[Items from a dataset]

>>>

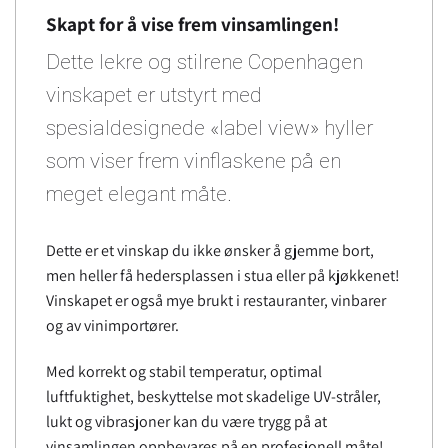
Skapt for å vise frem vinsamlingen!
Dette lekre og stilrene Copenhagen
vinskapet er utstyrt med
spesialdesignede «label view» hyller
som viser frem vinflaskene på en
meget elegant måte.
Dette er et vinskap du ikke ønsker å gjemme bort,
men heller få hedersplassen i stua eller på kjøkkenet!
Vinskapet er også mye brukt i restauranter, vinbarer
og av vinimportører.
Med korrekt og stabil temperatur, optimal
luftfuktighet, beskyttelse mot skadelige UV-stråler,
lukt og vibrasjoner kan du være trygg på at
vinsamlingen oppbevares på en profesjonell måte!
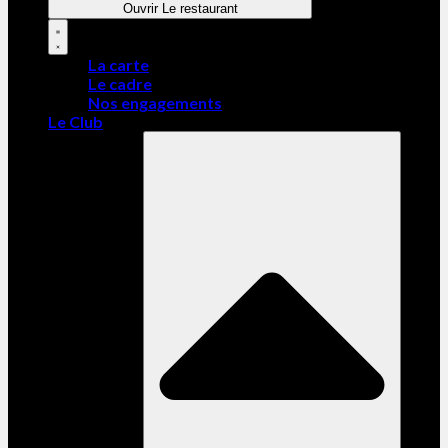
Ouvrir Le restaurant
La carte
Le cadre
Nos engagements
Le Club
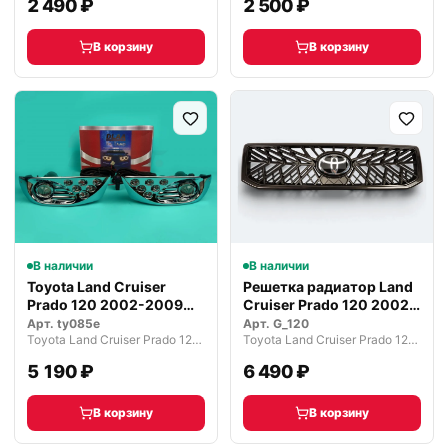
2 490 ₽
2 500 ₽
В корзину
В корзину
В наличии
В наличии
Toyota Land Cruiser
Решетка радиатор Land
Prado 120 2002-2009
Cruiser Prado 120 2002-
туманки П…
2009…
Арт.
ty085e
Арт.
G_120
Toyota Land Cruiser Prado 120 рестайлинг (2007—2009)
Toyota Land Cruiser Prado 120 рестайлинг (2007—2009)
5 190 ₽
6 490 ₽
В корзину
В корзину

<<<

**Assigned task:** If pictures appear in the data, do not print them; repeat the rest exactly.

**Reply:**
Skapt for å vise frem vinsamlingen!
Dette lekre og stilrene Copenhagen
vinskapet er utstyrt med
spesialdesignede «label view» hyller
som viser frem vinflaskene på en
meget elegant måte.
Dette er et vinskap du ikke ønsker å gjemme bort,
men heller få hedersplassen i stua eller på kjøkkenet!
Vinskapet er også mye brukt i restauranter, vinbarer
og av vinimportører.
Med korrekt og stabil temperatur, optimal
luftfuktighet, beskyttelse mot skadelige UV-stråler,
lukt og vibrasjoner kan du være trygg på at
vinsamlingen oppbevares på en profesjonell måte!
Ouvrir Le restaurant
La carte
Le cadre
Nos engagements
Le Club
2 490 ₽
2 500 ₽
В корзину
В корзину
В наличии
В наличии
Toyota Land Cruiser
Решетка радиатор Land
Prado 120 2002-2009
Cruiser Prado 120 2002-
туманки П…
2009…
Арт.
ty085e
Арт.
G_120
Toyota Land Cruiser Prado 120 рестайлинг (2007—2009)
Toyota Land Cruiser Prado 120 рестайлинг (2007—2009)
5 190 ₽
6 490 ₽
В корзину
В корзину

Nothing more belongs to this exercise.